__Data in this exercise__:
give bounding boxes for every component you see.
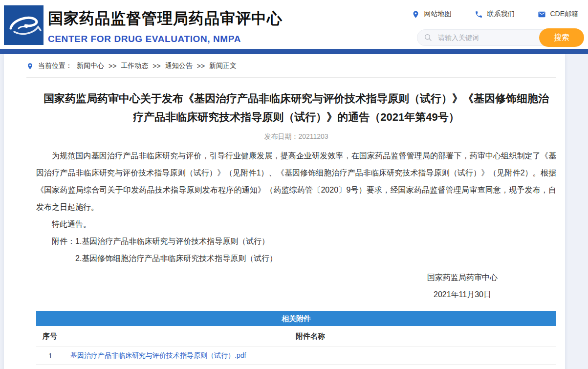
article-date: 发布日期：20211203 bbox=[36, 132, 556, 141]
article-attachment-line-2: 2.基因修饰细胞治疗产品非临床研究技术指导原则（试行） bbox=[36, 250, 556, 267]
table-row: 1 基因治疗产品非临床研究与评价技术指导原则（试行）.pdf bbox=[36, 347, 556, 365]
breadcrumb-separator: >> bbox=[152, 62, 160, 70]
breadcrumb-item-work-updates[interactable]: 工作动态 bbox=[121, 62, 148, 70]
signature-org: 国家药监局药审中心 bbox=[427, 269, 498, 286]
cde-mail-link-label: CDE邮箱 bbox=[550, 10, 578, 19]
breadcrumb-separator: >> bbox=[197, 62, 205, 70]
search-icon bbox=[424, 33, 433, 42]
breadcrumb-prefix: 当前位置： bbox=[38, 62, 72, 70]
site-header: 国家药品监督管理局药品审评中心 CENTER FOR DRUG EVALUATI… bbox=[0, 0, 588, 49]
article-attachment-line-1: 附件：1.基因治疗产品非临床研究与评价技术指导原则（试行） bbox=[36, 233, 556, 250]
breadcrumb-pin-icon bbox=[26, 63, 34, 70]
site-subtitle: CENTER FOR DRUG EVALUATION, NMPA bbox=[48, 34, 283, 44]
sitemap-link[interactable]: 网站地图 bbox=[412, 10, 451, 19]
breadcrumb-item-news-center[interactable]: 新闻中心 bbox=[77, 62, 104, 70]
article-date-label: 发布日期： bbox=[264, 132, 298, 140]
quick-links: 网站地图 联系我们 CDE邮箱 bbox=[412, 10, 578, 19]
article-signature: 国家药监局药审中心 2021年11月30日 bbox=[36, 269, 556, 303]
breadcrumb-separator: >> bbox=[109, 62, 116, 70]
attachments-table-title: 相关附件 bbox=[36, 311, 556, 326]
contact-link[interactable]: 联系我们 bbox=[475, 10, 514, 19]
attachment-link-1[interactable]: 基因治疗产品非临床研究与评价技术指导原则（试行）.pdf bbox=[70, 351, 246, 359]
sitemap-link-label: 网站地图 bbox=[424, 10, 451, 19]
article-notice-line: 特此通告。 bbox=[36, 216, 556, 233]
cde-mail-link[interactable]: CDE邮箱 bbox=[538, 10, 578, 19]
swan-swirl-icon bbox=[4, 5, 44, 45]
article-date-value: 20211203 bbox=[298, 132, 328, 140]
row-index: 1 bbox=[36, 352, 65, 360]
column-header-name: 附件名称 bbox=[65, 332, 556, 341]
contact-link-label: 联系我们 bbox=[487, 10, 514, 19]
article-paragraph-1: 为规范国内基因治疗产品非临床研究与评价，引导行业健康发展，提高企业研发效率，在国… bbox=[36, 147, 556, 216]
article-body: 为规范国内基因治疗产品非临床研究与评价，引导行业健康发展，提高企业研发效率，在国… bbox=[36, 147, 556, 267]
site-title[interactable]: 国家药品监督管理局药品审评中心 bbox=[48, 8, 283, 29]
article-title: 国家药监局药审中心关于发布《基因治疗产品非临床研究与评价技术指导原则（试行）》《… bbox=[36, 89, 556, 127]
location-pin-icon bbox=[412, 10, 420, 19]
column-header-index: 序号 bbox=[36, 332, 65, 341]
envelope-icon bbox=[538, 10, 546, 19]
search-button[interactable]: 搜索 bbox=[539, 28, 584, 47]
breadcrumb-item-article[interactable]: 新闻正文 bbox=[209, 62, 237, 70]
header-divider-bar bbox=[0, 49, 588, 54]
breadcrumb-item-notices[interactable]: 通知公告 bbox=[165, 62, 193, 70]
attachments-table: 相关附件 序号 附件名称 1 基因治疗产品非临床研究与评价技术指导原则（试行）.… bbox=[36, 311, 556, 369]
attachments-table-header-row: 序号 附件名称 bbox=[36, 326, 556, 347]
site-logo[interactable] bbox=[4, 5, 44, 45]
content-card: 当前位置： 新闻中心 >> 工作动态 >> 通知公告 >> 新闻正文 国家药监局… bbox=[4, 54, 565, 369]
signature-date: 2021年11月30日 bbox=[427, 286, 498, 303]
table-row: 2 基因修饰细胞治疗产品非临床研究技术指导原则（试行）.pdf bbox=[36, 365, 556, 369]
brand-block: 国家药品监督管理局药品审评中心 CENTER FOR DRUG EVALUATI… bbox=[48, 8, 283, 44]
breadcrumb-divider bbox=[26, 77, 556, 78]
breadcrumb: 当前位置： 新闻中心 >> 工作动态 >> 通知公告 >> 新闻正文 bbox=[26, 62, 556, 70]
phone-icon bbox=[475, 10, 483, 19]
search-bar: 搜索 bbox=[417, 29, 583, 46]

__How to complete this task__:
If a line of the records above contains the word "signature", count it; give only the total.

__Response__:
3